Wow, just getting the date took long enough, now to only find the needed parts to finish the restoration


----------



## Gary Mc (Oct 21, 2013)

Very cool!!!!!!!!!  Glad you finally got it nailed to 1903.  Nice to know the year of one of the coolest Racycles on the planet.


----------



## Larmo63 (Oct 21, 2013)

Come on, Ward, get some Kelly bars..............!


----------



## Wcben (Oct 21, 2013)

Thanks Gary!  I consider myself very fortunate to have been her caretaker for so long already!

She had wood drops when I first found her Lawrence... She'll have them again, even if I have to make them!  (Been doing allot of research on that too!)

Ward


----------



## GiovanniLiCalsi (Oct 21, 2013)

Great Racycle!
What are wood drops?
I could check my parts.


----------



## Wcben (Oct 22, 2013)

Thanks Giovanni!

Wooden drop style handlebars.... They're quite rare, my Racycle had them when I first found her, they got left behind many years ago when I moved and my old housemate had supposedly stored them but they have disappeared...

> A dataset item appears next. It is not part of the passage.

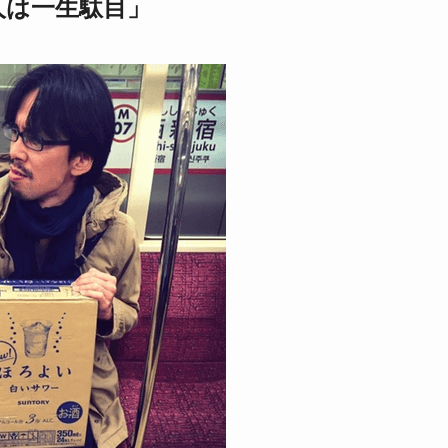
人は一生駄目」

They show up every once in awhile, I turned Blue onto a pair a couple of years ago on eBay when funds were just too tight for me.  I bid a pair up really high at Copake last spring... I will find another pair (or, I may end up making them).....

The easiest picture to reference is on here, it's one of Blues Miami's:


----------



## GiovanniLiCalsi (Oct 22, 2013)

You might ask Giovanni at Ghisallo to make you some drops.
He makes a lot of wooden bars.
The finish could be made to look vintage.
Blue could make some templates of the bars.
Is that the Pacemaker that had the spring fork that broke?


----------



## bricycle (Oct 22, 2013)

If I currently have wood drops, does that mean I have ED?


----------



## GiovanniLiCalsi (Oct 22, 2013)

Viagra can get you a "woodie"! :^)


----------



## Wcben (Oct 22, 2013)

The originals were a single piece of Hickory steam bent, I've thought about laminating up a set but she deserves a correct set!  They will be original or as the originals were made.


----------



## GiovanniLiCalsi (Oct 22, 2013)

Stutzman can make those out of hickory.
I know this would be a fantasy design but it would be brilliant to take a Columbia Compax adjustable handlebar set and create an adjustable hickory metal handlebar set.


----------



## fordsnake (Oct 22, 2013)

One manufacturer offered 8 different styles


----------



## GiovanniLiCalsi (Oct 22, 2013)

You are like a museum curator! :^)
Thanks for all of you interesting archives.


----------



## 1898Columbia (Oct 22, 2013)

Your Racycle is very, very cool!  It is great you were able to put a date on it.  I have one too, and you have inspired me to keep doing the research to learn more about it.  Thanks for sharing the information.


----------



## Larmo63 (Oct 22, 2013)

That is the fork that snapped. It is fixed, never to be ridden again......


----------



## Wcben (Oct 22, 2013)

To Clarify...Blues fork on the Miami is the one that snapped...Mine hasn't and I did ride mine (not since being plated)....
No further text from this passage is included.